Although Cayuga Nation has provided evidence that the Seneca Falls Pipekeepers had Cayuga Nation signage and labeling, it has provided no evidence that the Montezuma Pipekeepers displays any affiliation with Cayuga Nation. The pictures it submitted show a blue residence surrounded by a fence, but no signs. (Dkt. No. 7-2, at 1–3). Further, Parker states in his affidavit that “[t]he new Pipekeepers has no affiliation to or materials that would demonstrate an affiliation with Halftown’s faction.” (Dkt. No. 30-1, ¶ 50). However, because (1) all businesses operating on Cayuga Nation’s reservation must be licensed under the Ordinance; and (2) the Ordinance prohibits the issuance of licenses for any business that competes with “any business conducted by” the Cayuga Nation, there is some basis for inferring that the Montezuma Pipekeepers, by the very nature of its existence projects an impression that it exists with the Cayuga Nation’s approval. Thus, the Court concludes there is some evidence from which to infer that Defendants, by operating on the Cayuga Nation reservation, are drawing on the Cayuga Nation’s reputation as an operator of businesses on the reservation. But unlike Environmental Services, 7 F. Supp. 3d at 268, 279—where there was evidence that: the defendants’ conduct caused the plaintiffs’ customers to believe that the plaintiff was defrauding them; the defendants were making negative statements about the plaintiff to the plaintiff’s customers; and the plaintiff’s customers were refusing to do business with the plaintiff—here, the Cayuga Nation has not provided any evidence that that Defendants’ conduct has had a negative impact on Cayuga Nation’s customers’ beliefs about Cayuga Nation businesses or that customers are refusing to do business at Cayuga Nation stores.
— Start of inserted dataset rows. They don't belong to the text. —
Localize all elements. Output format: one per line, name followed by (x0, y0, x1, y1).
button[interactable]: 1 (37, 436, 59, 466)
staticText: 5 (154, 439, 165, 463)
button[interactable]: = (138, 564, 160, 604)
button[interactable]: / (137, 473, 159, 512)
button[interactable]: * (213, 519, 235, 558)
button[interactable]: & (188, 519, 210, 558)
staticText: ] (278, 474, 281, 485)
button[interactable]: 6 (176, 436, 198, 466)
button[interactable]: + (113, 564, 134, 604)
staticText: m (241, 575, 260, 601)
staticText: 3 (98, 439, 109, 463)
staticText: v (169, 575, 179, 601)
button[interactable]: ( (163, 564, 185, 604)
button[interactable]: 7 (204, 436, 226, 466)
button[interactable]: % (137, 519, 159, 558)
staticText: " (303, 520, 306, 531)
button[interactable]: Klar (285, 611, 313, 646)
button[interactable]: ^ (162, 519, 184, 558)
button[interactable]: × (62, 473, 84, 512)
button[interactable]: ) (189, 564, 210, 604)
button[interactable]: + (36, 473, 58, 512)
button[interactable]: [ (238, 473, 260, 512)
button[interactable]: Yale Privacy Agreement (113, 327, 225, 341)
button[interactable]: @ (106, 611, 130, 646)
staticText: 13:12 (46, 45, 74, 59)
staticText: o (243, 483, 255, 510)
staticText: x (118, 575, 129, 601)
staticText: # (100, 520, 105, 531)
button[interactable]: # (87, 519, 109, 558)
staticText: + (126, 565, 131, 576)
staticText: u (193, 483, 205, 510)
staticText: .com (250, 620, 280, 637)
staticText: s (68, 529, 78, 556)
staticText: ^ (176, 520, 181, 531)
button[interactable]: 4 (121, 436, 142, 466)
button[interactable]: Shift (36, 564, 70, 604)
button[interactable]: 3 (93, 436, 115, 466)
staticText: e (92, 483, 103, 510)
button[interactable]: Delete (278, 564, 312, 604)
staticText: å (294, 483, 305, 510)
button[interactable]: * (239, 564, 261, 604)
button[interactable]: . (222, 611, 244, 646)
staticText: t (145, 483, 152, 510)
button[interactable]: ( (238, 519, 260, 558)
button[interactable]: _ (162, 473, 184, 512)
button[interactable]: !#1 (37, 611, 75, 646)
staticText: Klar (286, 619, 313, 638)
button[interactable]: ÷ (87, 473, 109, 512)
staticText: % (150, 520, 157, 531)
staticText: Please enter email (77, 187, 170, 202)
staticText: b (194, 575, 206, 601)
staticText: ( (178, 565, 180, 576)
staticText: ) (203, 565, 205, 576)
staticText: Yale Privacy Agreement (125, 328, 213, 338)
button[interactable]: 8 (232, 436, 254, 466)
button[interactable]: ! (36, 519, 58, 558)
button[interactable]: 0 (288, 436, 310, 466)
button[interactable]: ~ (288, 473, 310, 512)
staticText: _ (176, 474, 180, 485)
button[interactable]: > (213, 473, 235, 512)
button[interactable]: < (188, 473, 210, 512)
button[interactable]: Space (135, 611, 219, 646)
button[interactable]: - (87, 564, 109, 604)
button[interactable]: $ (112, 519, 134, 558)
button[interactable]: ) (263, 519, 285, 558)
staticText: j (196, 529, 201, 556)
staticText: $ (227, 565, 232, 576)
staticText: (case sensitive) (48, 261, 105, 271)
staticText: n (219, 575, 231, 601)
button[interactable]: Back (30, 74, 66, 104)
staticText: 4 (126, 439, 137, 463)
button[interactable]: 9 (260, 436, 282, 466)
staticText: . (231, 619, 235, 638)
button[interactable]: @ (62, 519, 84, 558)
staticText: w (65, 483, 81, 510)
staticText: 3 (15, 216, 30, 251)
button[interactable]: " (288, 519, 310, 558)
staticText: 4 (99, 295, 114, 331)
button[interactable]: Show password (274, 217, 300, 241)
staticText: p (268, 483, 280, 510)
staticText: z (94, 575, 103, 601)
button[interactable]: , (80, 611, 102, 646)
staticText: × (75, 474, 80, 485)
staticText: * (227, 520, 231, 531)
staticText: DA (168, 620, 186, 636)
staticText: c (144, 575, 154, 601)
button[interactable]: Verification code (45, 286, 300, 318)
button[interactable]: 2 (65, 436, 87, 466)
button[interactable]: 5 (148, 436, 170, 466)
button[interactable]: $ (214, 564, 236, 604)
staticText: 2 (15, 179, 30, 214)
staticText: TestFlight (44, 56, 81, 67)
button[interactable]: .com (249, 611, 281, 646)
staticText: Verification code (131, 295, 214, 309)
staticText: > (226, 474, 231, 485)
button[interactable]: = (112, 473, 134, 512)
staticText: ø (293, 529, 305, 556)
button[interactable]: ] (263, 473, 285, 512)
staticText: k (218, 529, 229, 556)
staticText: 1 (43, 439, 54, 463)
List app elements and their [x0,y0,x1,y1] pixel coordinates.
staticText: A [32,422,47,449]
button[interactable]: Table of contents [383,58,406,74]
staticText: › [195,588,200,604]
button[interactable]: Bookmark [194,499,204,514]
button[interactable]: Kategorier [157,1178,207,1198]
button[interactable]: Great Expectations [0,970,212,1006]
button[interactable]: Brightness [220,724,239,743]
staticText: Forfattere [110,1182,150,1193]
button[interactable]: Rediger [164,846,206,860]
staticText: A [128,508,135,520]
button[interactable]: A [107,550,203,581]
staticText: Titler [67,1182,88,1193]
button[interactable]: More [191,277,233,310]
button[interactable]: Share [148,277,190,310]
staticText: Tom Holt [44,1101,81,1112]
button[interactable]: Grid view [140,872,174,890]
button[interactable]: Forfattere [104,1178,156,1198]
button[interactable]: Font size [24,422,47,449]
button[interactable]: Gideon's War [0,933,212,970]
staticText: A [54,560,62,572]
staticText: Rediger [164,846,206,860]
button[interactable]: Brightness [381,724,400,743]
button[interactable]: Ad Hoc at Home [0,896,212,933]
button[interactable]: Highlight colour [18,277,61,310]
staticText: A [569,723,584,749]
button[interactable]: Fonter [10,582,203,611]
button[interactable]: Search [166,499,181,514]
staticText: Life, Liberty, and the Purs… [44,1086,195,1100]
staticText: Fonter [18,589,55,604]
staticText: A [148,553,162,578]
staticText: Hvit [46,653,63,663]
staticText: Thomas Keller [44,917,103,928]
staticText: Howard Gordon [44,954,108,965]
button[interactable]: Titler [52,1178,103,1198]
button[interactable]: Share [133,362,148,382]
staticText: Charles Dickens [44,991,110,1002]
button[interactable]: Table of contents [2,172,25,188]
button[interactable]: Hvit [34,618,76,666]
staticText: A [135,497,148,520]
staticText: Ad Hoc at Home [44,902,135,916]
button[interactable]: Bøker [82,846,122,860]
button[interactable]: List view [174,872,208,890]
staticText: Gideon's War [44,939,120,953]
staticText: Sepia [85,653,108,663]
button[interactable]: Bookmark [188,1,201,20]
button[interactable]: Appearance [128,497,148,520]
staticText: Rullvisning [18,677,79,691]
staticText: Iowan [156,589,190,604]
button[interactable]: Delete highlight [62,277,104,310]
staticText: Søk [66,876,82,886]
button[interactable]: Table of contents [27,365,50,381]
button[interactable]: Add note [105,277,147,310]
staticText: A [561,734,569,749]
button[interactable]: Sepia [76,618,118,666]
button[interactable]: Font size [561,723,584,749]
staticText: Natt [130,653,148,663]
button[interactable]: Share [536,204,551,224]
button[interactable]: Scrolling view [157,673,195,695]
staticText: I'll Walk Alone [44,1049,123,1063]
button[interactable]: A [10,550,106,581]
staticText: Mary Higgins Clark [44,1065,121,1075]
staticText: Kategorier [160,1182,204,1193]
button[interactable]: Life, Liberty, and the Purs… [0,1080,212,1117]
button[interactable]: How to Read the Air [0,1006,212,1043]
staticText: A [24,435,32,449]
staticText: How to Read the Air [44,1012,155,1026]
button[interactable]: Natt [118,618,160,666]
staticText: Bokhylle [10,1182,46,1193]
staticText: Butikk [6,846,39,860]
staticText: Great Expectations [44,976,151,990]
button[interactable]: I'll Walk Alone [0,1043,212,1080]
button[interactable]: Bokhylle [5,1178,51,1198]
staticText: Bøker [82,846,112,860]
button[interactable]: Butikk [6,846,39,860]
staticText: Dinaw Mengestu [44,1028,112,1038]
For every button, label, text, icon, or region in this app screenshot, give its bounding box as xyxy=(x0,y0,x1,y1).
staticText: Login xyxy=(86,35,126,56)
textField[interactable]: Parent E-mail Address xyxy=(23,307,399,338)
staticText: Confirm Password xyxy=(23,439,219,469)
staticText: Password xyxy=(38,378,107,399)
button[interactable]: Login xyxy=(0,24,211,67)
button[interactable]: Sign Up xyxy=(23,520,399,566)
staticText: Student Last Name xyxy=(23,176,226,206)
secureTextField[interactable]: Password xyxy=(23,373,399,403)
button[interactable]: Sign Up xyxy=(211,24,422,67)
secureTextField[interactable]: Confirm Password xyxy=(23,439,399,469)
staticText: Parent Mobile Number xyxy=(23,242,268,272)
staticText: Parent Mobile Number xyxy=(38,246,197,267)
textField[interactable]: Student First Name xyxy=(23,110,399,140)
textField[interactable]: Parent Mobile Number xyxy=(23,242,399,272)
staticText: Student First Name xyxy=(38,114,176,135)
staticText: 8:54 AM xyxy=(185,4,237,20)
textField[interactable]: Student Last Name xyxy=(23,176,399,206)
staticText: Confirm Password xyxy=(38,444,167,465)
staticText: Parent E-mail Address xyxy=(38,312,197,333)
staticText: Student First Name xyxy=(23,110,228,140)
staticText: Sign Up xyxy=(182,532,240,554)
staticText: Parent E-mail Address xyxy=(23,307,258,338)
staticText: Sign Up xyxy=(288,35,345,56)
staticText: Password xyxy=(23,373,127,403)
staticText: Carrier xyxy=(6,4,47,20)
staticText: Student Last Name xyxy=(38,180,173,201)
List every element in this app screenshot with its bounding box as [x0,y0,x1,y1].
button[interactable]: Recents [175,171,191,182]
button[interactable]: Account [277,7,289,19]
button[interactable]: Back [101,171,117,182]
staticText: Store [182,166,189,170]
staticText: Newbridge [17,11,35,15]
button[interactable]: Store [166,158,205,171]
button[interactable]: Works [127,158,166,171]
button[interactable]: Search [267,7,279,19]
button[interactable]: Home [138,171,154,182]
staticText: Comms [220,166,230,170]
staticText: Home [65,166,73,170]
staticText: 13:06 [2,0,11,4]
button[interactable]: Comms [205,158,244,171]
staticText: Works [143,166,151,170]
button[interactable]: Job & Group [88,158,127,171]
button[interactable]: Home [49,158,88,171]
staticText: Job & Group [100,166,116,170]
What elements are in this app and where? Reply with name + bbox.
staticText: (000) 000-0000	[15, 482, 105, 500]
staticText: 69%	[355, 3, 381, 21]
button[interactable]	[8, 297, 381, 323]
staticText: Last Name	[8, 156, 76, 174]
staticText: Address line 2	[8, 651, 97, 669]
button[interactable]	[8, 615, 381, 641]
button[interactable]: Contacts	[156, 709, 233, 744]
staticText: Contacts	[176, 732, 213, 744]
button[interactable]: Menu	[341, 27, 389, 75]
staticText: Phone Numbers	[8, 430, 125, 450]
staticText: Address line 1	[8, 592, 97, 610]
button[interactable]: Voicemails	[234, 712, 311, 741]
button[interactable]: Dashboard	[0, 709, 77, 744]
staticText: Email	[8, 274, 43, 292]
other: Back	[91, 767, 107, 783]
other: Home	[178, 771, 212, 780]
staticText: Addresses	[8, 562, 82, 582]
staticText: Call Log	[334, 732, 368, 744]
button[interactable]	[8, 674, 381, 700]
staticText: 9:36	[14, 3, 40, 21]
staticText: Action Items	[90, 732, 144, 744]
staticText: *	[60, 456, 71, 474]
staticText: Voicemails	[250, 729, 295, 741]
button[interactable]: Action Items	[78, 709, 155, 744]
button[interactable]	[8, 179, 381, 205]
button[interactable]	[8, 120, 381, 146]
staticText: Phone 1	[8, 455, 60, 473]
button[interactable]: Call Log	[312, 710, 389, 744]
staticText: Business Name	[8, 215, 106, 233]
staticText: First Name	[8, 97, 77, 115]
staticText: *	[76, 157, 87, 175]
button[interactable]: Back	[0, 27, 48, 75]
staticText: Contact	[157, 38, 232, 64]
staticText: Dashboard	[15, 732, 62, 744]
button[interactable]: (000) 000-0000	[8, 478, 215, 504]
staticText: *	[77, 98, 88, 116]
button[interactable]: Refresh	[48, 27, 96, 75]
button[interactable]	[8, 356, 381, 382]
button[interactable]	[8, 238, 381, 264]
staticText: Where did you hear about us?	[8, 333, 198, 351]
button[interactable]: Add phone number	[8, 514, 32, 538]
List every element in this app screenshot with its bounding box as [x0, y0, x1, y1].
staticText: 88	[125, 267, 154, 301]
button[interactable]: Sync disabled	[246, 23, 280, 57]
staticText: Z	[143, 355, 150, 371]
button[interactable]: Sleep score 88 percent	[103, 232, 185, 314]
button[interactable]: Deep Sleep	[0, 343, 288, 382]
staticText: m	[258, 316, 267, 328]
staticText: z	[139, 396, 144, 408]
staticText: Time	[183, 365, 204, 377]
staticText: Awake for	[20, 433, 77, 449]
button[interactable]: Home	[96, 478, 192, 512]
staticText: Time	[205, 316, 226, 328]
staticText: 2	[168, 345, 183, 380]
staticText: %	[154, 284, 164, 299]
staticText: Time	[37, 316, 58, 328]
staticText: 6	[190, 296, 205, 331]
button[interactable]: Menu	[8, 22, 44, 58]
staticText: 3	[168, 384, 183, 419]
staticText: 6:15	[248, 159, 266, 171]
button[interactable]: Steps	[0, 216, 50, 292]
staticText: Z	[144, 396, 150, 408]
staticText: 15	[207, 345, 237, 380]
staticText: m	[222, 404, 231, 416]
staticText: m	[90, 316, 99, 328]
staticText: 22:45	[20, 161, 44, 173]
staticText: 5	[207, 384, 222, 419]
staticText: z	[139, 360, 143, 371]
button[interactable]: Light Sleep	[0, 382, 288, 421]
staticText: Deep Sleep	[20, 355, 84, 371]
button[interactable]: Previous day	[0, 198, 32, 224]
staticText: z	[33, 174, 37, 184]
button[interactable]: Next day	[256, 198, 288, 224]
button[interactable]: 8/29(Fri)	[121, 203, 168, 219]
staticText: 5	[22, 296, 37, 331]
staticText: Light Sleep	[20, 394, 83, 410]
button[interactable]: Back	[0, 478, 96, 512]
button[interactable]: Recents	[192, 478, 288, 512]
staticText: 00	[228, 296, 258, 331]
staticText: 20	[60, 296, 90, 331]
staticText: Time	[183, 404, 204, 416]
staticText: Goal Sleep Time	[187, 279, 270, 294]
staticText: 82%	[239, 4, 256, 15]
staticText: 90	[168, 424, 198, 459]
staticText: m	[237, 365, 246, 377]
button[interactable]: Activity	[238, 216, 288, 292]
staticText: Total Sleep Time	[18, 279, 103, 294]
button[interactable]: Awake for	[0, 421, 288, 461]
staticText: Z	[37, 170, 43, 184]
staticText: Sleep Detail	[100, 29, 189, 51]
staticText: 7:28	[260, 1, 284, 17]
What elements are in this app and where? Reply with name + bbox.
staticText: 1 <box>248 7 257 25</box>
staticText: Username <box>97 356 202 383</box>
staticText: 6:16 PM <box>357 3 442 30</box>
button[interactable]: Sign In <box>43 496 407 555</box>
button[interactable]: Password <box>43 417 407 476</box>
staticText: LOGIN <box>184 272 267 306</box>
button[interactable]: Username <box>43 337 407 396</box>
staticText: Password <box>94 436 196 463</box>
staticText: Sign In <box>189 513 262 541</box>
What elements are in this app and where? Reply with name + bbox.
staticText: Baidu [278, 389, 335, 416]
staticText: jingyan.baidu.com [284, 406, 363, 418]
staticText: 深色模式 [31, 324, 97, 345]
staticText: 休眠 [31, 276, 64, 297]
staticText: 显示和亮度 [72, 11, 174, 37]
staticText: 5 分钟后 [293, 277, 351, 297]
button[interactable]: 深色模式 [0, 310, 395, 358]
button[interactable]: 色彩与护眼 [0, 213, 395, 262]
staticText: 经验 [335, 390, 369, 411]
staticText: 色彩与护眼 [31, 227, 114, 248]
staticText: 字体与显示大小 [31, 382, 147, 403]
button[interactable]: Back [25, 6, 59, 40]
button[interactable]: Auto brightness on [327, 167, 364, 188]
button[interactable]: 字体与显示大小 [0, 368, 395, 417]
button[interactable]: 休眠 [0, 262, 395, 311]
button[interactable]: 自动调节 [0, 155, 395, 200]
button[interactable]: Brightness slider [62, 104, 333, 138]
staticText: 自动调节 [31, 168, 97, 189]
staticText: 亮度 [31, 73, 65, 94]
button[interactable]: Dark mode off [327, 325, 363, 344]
The Cayuga Nation’s CFO states that “Pipekeepers undermines the reputation and goodwill of the Cayuga Nation by purporting to be controlled by the Nation and engaging in illegal and other conduct that is not, in fact, authorized by the Cayuga Nation.” (Dkt. No. 37-1, ¶ 17). This conclusory statement is not supported by any evidence and thus fails to allow a finding of irreparable harm.13 See Alzheimer’s Found. of Am., Inc. v. Alzheimer’s Disease & Related Disorders Ass’n, Inc., No. 10-cv- 3314, 2015 WL 4033019, at *11, 2015 U.S. Dist. LEXIS 84172, at *29 (S.D.N.Y. June 29, 2015) (“[C]onclusory statements of loss of reputation will not justify an irreparable harm finding.”).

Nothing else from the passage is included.